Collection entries
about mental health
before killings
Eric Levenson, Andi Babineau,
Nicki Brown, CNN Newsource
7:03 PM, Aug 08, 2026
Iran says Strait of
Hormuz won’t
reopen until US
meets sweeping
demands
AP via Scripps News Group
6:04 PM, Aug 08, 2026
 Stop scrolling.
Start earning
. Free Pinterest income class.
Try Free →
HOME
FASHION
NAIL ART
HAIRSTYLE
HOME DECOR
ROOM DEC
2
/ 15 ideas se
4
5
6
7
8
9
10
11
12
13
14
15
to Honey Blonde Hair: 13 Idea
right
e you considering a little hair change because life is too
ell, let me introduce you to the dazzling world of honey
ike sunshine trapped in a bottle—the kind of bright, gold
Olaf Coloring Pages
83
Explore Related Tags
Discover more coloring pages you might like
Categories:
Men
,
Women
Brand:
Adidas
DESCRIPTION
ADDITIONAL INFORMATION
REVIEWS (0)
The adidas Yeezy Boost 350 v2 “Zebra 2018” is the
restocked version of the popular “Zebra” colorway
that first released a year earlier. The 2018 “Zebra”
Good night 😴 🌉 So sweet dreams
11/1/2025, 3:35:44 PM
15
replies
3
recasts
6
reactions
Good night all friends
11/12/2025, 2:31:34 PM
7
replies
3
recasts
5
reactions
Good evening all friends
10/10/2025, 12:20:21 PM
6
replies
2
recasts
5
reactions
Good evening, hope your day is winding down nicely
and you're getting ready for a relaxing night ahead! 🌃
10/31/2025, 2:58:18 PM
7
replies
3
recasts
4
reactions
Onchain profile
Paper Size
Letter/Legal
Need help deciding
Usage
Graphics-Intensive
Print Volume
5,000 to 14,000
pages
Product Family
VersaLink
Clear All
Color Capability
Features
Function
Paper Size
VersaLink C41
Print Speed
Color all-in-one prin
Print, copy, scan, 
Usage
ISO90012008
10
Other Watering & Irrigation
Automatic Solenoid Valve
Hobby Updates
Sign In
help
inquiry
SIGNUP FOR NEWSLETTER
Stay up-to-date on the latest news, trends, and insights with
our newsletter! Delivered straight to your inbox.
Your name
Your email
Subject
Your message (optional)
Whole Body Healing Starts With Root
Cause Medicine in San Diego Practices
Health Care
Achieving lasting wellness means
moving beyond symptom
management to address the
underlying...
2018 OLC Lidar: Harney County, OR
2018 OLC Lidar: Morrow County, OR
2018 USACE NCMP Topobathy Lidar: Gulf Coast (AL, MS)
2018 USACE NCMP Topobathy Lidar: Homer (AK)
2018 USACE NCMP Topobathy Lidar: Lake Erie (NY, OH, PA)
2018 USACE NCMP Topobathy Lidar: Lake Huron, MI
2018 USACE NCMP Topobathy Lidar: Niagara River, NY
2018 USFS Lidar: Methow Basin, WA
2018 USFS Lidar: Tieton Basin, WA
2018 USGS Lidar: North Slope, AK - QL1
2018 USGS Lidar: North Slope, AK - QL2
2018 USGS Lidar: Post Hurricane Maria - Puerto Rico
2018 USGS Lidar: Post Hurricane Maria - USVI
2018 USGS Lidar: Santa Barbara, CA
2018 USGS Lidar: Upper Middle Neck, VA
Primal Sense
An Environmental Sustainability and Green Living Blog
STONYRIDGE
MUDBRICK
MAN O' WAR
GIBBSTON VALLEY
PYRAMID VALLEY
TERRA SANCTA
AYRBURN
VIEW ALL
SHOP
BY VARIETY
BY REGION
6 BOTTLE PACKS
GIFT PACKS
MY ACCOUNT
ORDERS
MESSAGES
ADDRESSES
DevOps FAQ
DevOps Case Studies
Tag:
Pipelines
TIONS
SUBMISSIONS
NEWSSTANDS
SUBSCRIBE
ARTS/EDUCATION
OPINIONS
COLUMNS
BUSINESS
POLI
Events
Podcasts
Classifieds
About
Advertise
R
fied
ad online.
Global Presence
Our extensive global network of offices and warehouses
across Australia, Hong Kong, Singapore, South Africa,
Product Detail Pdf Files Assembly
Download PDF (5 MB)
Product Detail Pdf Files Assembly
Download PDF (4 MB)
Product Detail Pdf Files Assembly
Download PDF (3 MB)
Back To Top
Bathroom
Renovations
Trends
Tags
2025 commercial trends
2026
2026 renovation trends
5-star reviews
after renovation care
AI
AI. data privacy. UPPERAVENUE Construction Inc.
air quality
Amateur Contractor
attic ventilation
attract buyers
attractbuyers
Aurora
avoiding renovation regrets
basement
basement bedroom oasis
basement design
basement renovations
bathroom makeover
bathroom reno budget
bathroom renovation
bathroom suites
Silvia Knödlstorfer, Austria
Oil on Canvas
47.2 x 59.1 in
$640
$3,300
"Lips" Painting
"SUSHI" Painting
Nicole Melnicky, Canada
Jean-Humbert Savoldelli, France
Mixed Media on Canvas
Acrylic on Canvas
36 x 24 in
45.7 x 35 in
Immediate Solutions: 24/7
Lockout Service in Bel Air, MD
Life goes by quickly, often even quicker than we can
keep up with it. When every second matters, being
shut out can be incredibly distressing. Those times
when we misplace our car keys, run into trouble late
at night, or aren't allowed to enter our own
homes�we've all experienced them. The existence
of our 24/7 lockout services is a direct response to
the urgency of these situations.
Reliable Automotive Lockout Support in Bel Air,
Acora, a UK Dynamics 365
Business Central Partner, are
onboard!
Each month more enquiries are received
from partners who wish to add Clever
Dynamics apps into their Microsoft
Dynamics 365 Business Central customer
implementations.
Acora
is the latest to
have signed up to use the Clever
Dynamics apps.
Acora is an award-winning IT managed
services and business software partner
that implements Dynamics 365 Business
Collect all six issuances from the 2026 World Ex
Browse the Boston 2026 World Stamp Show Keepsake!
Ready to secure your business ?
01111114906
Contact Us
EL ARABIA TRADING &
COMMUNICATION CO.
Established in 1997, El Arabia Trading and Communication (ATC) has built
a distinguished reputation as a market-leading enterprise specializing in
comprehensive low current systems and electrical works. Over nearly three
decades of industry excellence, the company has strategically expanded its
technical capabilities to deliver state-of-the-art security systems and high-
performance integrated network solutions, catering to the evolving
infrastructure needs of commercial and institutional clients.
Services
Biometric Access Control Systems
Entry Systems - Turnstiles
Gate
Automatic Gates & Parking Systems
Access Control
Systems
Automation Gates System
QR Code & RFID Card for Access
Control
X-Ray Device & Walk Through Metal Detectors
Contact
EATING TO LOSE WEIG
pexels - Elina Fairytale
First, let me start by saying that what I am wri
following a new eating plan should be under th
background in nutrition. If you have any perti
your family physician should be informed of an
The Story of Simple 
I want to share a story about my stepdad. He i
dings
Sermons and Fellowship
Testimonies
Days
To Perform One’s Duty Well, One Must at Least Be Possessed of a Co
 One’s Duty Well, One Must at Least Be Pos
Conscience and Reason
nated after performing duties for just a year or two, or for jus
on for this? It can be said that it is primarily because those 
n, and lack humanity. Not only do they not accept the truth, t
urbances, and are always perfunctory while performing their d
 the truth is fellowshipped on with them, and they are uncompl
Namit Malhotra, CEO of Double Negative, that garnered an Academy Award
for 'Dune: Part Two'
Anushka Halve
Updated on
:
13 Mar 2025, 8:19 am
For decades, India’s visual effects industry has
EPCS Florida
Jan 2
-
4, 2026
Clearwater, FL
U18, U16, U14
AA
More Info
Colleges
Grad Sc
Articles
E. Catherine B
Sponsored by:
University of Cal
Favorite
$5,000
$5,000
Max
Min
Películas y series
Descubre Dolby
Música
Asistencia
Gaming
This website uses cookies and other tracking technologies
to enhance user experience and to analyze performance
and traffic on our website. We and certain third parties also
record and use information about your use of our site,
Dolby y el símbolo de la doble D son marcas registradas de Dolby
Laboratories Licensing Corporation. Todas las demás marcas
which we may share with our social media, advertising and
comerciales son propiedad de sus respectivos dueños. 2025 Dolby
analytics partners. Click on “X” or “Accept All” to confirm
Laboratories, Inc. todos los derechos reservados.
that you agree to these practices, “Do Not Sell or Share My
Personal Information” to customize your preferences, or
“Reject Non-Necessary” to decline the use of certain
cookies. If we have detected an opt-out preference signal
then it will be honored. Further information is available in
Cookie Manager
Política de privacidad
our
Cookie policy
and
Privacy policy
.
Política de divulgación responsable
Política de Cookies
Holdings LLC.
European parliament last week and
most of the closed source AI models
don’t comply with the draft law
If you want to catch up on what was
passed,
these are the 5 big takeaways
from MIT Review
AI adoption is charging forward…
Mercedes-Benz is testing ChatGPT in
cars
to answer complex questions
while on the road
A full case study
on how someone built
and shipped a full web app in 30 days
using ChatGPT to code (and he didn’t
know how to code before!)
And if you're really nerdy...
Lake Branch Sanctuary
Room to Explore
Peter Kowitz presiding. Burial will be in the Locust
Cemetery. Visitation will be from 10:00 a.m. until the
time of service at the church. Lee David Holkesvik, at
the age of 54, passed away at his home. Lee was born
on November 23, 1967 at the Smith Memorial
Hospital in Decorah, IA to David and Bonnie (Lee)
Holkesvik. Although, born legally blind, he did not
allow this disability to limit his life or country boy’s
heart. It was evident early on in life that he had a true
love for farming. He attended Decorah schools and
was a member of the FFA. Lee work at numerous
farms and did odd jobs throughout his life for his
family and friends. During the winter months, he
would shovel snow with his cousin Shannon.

▸ Exercise details
Begin with the line above that has "2018 USACE NCMP Topobathy Lidar: Lake Huron, MI" and continue through the line that has "Primal Sense", setting each one down exactly. Stop there.

▸ Response box
2018 USACE NCMP Topobathy Lidar: Lake Huron, MI
2018 USACE NCMP Topobathy Lidar: Niagara River, NY
2018 USFS Lidar: Methow Basin, WA
2018 USFS Lidar: Tieton Basin, WA
2018 USGS Lidar: North Slope, AK - QL1
2018 USGS Lidar: North Slope, AK - QL2
2018 USGS Lidar: Post Hurricane Maria - Puerto Rico
2018 USGS Lidar: Post Hurricane Maria - USVI
2018 USGS Lidar: Santa Barbara, CA
2018 USGS Lidar: Upper Middle Neck, VA
Primal Sense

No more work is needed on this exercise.